REQUIREMENT >> Using the listing below, copy every line that mentions "Tekovské".
*** Opening of SUPPLIED MATERIAL ***
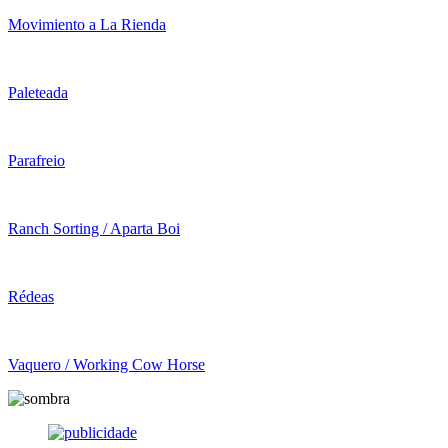
Movimiento a La Rienda
Paleteada
Parafreio
Ranch Sorting / Aparta Boi
Rédeas
Vaquero / Working Cow Horse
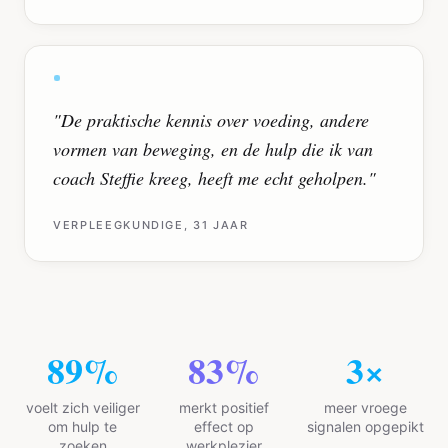
"
De praktische kennis over voeding, andere
vormen van beweging, en de hulp die ik van
coach Steffie kreeg, heeft me echt geholpen.
"
VERPLEEGKUNDIGE, 31 JAAR
94
%
87
%
3
×
voelt zich veiliger
merkt positief
meer vroege
om hulp te
effect op
signalen opgepikt
zoeken
werkplezier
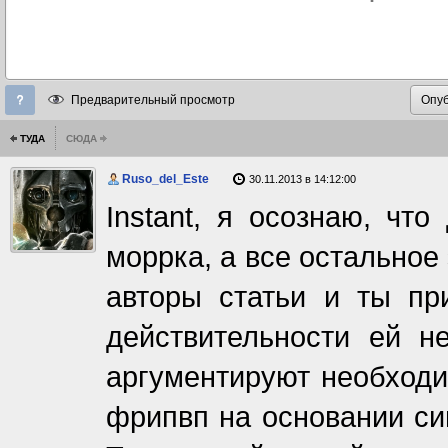
Предварительный просмотр
ТУДА
СЮДА
Ruso_del_Este
30.11.2013 в 14:12:00
Instant, я осознаю, чт
моррка, а все остальное 
авторы статьи и ты пр
действительности ей н
аргументируют необходи
фрипвп на основании син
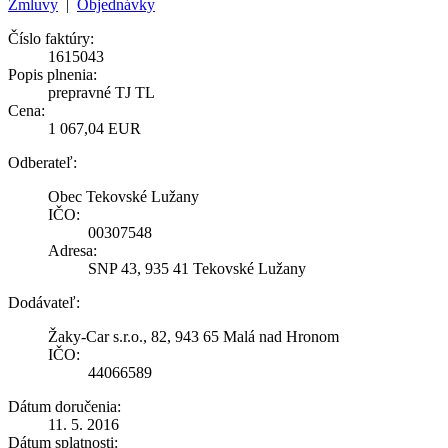
Zmluvy
|
Objednávky
Číslo faktúry:
1615043
Popis plnenia:
prepravné TJ TL
Cena:
1 067,04 EUR
Odberateľ:
Obec Tekovské Lužany
IČO:
00307548
Adresa:
SNP 43, 935 41 Tekovské Lužany
Dodávateľ:
Žaky-Car s.r.o., 82, 943 65 Malá nad Hronom
IČO:
44066589
Dátum doručenia:
11. 5. 2016
Dátum splatnosti:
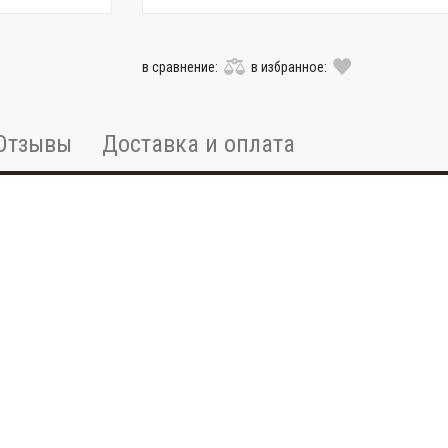
в сравнение:
в избранное:
Отзывы
Доставка и оплата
*** Close of SUPPLIED MATERIAL ***
ANSWER FOR THIS EXERCISE >>
Obec Tekovské Lužany
SNP 43, 935 41 Tekovské Lužany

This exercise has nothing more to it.